Anyway! Even if I'd quibble a tiny bit with the world building, I'm very much looking forward to checking out Tesh's other books.
Ciaphas Cain, collected short stories
3.0 Stars
6-25-2025
Closer to what the series should have been. The ideal of this form is the first half of story #14, where Ciaphas's friend has an extra ticket to a show. This is because the friend was intending to ask his crush to the show, but she had been found to be implanted with a Tyranid control tumor as part of the Hive Mind's infiltration campaign, and so she had to be incinerated in the planet wide purge of Tyrannid influence. That's rough buddy.
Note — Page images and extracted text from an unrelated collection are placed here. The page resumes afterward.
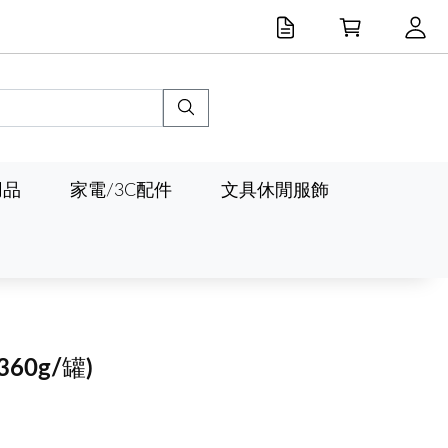
用品
家電/3C配件
文具休閒服飾
(360g/罐)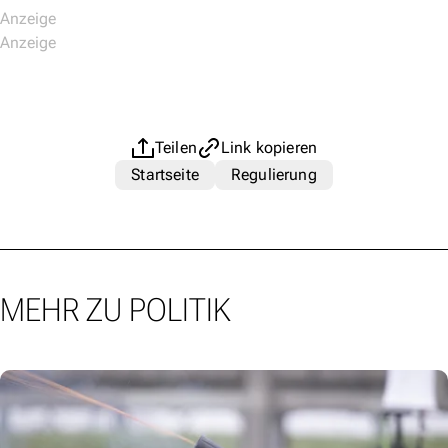
Teilen
Link kopieren
Startseite
Regulierung
MEHR ZU POLITIK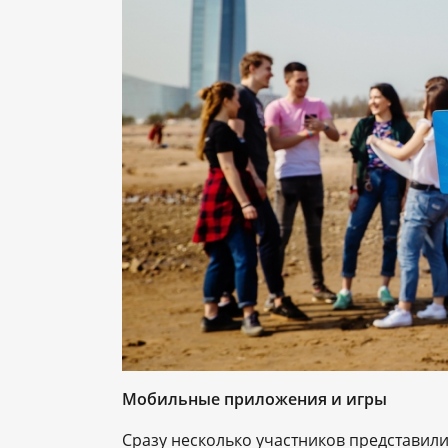
Мобильные приложения и игры
Сразу несколько участников представил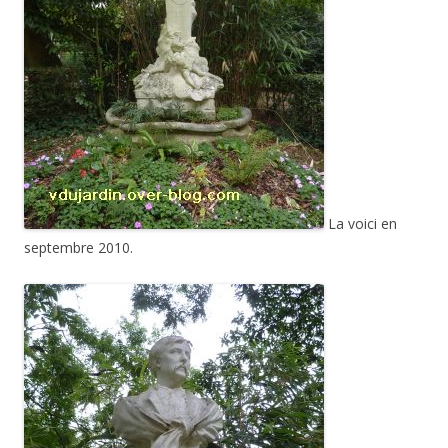
La voici en
septembre 2010.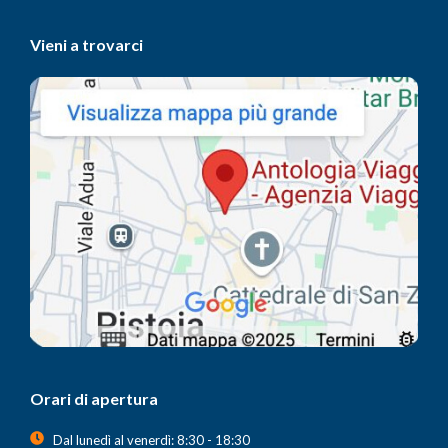
Vieni a trovarci
Orari di apertura
Dal lunedì al venerdì: 8:30 - 18:30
Ciphas doesn't really want to go to the show, but he does anyway to help his friend feel better. I feel like there's a ton of unexplored humor to be had here, of standard human situations and stories juxtaposed with the insanity of a universe that has magpied every single action movie/space-opera trope into it. Also a fan of the brief detective stories, which are each like 20 pages long and have you, the reader, figure out the mystery within a sentence or two of when the characters do. This is ideal for a mystery; don't have a narratively aware reader figure things out 20% of the way through the story, and then the characters only catch up at the 80% mark.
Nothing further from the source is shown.